Installer Bob Jewell of Jewell Excavating in Port Murray added two 45-degree elbows, bringing the line around the side of the building and into the primary grease trap. “The elevated kitchen line ran above the existing sewer line, enabling us to keep it and ensure proper pitch to the first septic tank,” he says.
His crew excavated the holes for the tanks after removing the existing septic tank. The men dug and set one tank per day using an EX 200LC Hitachi excavator with 1.75-cubic-yard bucket. Instead of an effluent filter, the septic tank outlets received a PVC gas deflector to prevent rising bubbles from carrying solid particles to the drainfield. Workers attached them to the bottom of the tee with a strap and plastic wing nut.
The parking lot had no curb, only a guardrail along the highway. Two cherry trees grew on the east side between the lot and the drainfield’s leading edge. Some trees also grew on the opposite side where the bank dropped off sharply to the wetlands.
Jewell trimmed the trees so the 46,000-pound excavator could park at the far end of the drainfield and backfill the laterals after installation. “I thought a lot about where to position the equipment, because if I got it wrong, we’d be stuck,” he says. “Once the sand and gravel went in, we’d have to work from the ends of the field. Neither side would have any room.”
Jewell’s 160 John Deere excavator and 550 bulldozer excavated the 47.25- by 56- by 8.5-foot-deep hole in 1.5 days, while dump trucks hauled away the material. The onsite code required Ferriero to inspect the excavation and sample three loads of K3 sand stockpiled for the system. “The sand is screened to 3/4 inch and can’t have any variances because of the area’s environmental issues,” say Jewell. “We weren’t allowed any field changes either.”
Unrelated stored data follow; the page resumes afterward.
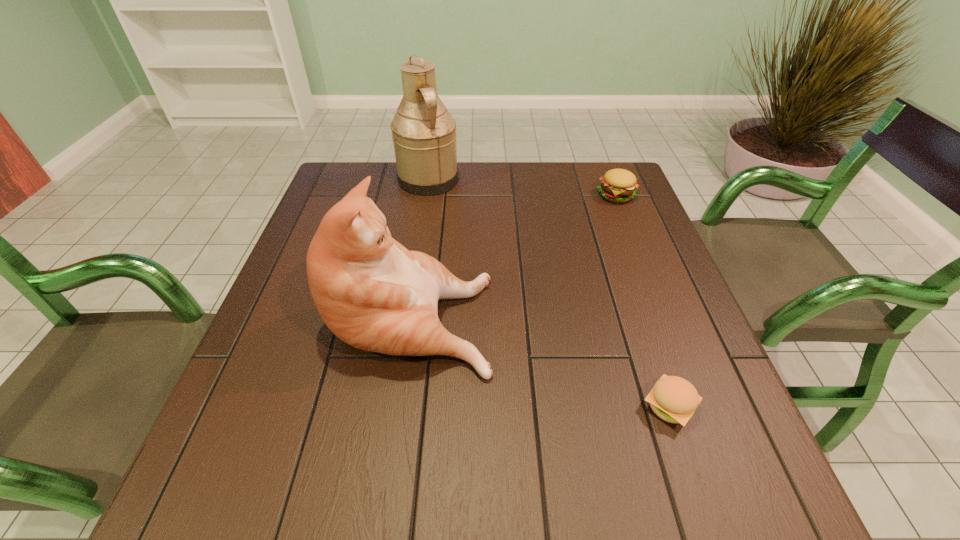 The width and height of the screenshot is (960, 540). What are the coordinates of `object that stands as the second closest to the shorter hamburger` in the screenshot? It's located at (617, 185).

Where is `vacant area in the image that satisfies the following two spatial constraints: 1. on the face of the cat; 2. on the right side of the shortest object`? The height and width of the screenshot is (540, 960). vacant area in the image that satisfies the following two spatial constraints: 1. on the face of the cat; 2. on the right side of the shortest object is located at coordinates (397, 407).

Locate an element on the screen. The width and height of the screenshot is (960, 540). free spot that satisfies the following two spatial constraints: 1. on the face of the cat; 2. on the back side of the shortest object is located at coordinates (397, 407).

Where is `vacant space that satisfies the following two spatial constraints: 1. on the face of the cat; 2. on the back side of the shorter hamburger`? The width and height of the screenshot is (960, 540). vacant space that satisfies the following two spatial constraints: 1. on the face of the cat; 2. on the back side of the shorter hamburger is located at coordinates (397, 407).

Locate an element on the screen. This screenshot has height=540, width=960. free region that satisfies the following two spatial constraints: 1. on the face of the cat; 2. on the back side of the shortest object is located at coordinates (397, 407).

Locate an element on the screen. vacant region that satisfies the following two spatial constraints: 1. on the face of the shortest object; 2. on the left side of the cat is located at coordinates (397, 407).

Where is `free space that satisfies the following two spatial constraints: 1. on the face of the cat; 2. on the right side of the shorter hamburger`? The image size is (960, 540). free space that satisfies the following two spatial constraints: 1. on the face of the cat; 2. on the right side of the shorter hamburger is located at coordinates (397, 407).

The width and height of the screenshot is (960, 540). Identify the location of vacant space that satisfies the following two spatial constraints: 1. on the front side of the pitcher; 2. on the right side of the farther hamburger. click(x=426, y=195).

You are a GUI agent. You are given a task and a screenshot of the screen. Output one action in this format:
    pyautogui.click(x=<x>, y=<y>)
    Task: Click on the vacant space that satisfies the following two spatial constraints: 1. on the face of the nearer hamburger; 2. on the right side of the cat
    The width and height of the screenshot is (960, 540).
    Given the screenshot: What is the action you would take?
    pyautogui.click(x=397, y=407) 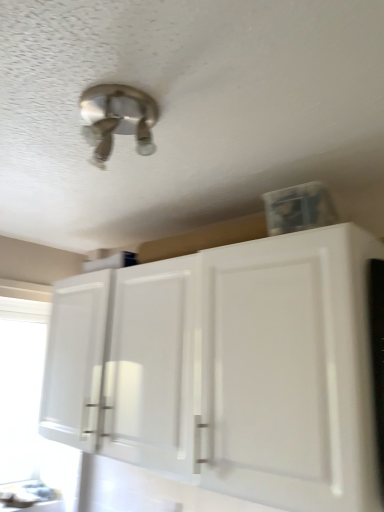 Question: Is satin nickel light fixture at upper center to the left of transparent plastic window screen at left from the viewer's perspective?

Choices:
 (A) yes
 (B) no

Answer: (B)

Question: Is satin nickel light fixture at upper center thinner than transparent plastic window screen at left?

Choices:
 (A) no
 (B) yes

Answer: (A)

Question: From a real-world perspective, is satin nickel light fixture at upper center physically above transparent plastic window screen at left?

Choices:
 (A) yes
 (B) no

Answer: (A)

Question: Is the position of satin nickel light fixture at upper center less distant than that of transparent plastic window screen at left?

After workers installed a 3-foot lift of sand and lightly compacted it, Ferriero took another sample. They repeated the process the next day before the workers covered the sand with 18 inches of 1.5-inch stone. The drainfield required 950 tons of sand and 220 tons of gravel.
Jewell used an excavator to pull back 6 inches of gravel before installing the drip lines, which are not backflushed. The men bored the holes in the pipe by hand and deburred them. Because the laterals had staggered orifices, Jewell marked the pipes 1 through 12 with matching numbers on the manifolds.
Once the piping was installed, the excavators backfilled, but left a 3-foot-wide swath in the middle of the field for inspection. “All 12 lines had to be exposed to prove we had drilled the holes in alternating patterns,” says Jewell. “We marked the tops of the pipes so they couldn’t miss it.”
To prevent people from driving on the drainfield, Jewell used the excavator to reposition a telephone pole. It functions as a deadman to stop vehicles from going over the bank in front of the absorption bed. Ferriero then sent a survey crew to do an as-built drawing and shoot the final grades.
Maintenance
The system is unregulated because it is less than 2,000 gpd. Maintenance is solely the owner’s responsibility.